RNW Press Review, Monday 14 July 2008
Catch the news in brief from the roundup of today’s press from Radio Netherlands.14 July 2008
Dutch monarchy costs EUR 114 million
What does it cost to have a monarchy? The Dutch parliament sprung that question on the prime minister recently, and Balkenende didn't know the answer even though he should have sent that question coming.
Two years ago, a controversy erupted when it was revealed that Queen Beatrix's yacht was maintained by the Royal Dutch Navy and hence at the taxpayer's expense. Since then, the issue of yachts, private jets and all those other bothersome trifles have been nagging the government.
Prime Minister Jan Peter Balkenende was supposed to put the whole problem to rest with a revised financial statute for the Royal Family. That, according to NRC.next, was going to finally reveal what the House of Orange costs.
According to a professor in Brussels, the Dutch royal house costs EUR 114 million a year.
This makes Beatrix and the other ‘Oranges’ the second most expensive royal family in Europe, after the British.
When sacking of Fortis chairman isn’t enough
The country’s most popular daily, De Telegraaf has bigger fish to fry Monday as it carries report on the banking and insurance giant Fortis in bold headlines - underlined in red - that the sacking of Fortis Chairman of the Board Jean-Paul Votron "is not enough"!
So what has Fortis done to get people so upset? Well, it surprised the financial world in June with the announcement that it needs a capital injection of some EUR 8 billion. That was enough to send the share value tumbling - a severe blow to a bank that was already in serious trouble.
Votron, the chairman, had told investors just three weeks earlier that the bank was financially healthy. But after the solvency problems became clear, he was forced to resign.
But that’s not the end of the story. De Telegraaf also tells us that the Dutch Financial Markets Authority, the main stock market watchdog, has received a request from investors to investigate whether Fortis Chairman Votron knowingly deceived shareholders.
Canadian singer Leonard Cohen in Amsterdam
Canadian singer Leonard Cohen was in Amsterdam last weekend where he played to a mixed audience of fans in their twenties and thirties, reports de Volkskrant.
The paper reports that his fans were surprisingly young and concluded the endorsement Cohen once received from the late Kurt Cobain (of Nirvana fame) raised his street credibility for these generations.
There were also lots of baby-boomers who loved his music in the 1960s and 70s.
Especially for these folks, the organisers set up seating, because they are getting older.
As for Leonard Cohen - a man who's known for his moody and some would say even depressing music, he apparently showed little sign of his age, the paper says.
The 73-year-old singer whose ex-manager embezzled his entire life savings back in 2005, left him with little choice but to continue performing to earn a living.
The singer sang for a whole two-and-a-half hours at Wester Park where he thanked the Amsterdam crowd for keeping his songs alive all these years.
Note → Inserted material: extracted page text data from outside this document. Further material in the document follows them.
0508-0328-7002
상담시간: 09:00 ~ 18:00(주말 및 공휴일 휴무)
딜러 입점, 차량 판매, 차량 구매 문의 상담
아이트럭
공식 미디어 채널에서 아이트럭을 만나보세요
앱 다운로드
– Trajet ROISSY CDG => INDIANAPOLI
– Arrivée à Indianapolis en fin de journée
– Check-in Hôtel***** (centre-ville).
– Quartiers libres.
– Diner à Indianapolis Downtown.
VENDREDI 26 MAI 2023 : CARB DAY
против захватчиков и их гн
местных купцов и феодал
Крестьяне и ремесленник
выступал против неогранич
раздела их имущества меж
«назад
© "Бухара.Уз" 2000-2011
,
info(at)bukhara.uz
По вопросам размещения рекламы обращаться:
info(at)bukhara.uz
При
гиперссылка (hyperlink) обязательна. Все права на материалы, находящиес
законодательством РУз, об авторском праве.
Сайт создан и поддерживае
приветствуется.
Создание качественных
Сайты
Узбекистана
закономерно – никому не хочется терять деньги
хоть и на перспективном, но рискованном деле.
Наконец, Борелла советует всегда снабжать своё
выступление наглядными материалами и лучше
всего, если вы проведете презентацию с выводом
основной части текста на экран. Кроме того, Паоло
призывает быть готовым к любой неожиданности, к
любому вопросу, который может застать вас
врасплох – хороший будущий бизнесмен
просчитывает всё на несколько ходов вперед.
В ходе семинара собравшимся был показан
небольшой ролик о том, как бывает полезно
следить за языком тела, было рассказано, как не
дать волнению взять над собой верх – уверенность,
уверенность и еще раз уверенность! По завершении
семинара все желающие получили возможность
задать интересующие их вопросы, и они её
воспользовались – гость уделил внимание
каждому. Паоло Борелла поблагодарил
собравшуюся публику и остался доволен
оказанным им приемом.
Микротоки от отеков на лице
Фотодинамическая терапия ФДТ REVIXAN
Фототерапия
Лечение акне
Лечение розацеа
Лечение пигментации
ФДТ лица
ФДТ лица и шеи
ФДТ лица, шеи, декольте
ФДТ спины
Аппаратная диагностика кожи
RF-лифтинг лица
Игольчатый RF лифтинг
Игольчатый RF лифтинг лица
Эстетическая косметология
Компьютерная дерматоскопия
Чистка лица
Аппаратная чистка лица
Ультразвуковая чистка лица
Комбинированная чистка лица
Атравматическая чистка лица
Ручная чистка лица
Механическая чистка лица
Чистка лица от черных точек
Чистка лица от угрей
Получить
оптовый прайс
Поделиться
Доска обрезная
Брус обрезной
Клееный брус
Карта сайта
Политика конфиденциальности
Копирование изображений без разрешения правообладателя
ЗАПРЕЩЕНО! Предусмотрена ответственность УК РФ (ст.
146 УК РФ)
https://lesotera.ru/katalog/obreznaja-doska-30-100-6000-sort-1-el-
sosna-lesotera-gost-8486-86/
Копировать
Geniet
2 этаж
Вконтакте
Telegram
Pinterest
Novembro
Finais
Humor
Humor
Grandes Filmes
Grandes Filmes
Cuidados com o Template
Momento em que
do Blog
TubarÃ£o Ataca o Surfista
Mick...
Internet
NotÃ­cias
Elderly drivers cause more accident than young ones
On the theme of ‘old age’, the popular mainstream daily Algemeen Dagblad says, "Senior citizens have more fender-benders". Yes, the paper confirms what many of us have suspected for years: elderly drivers it seems do cause more accidents than younger ones.
The news comes from a scientific institute that’s concluded that elderly drivers are the cause of 65 percent of all accidents they're involved in. For much younger drivers, that percentage is considerably lower.
Following this study, calls are being made for a legal requirement that ageing drivers report to the authorities any medical conditions that impair their driving ability.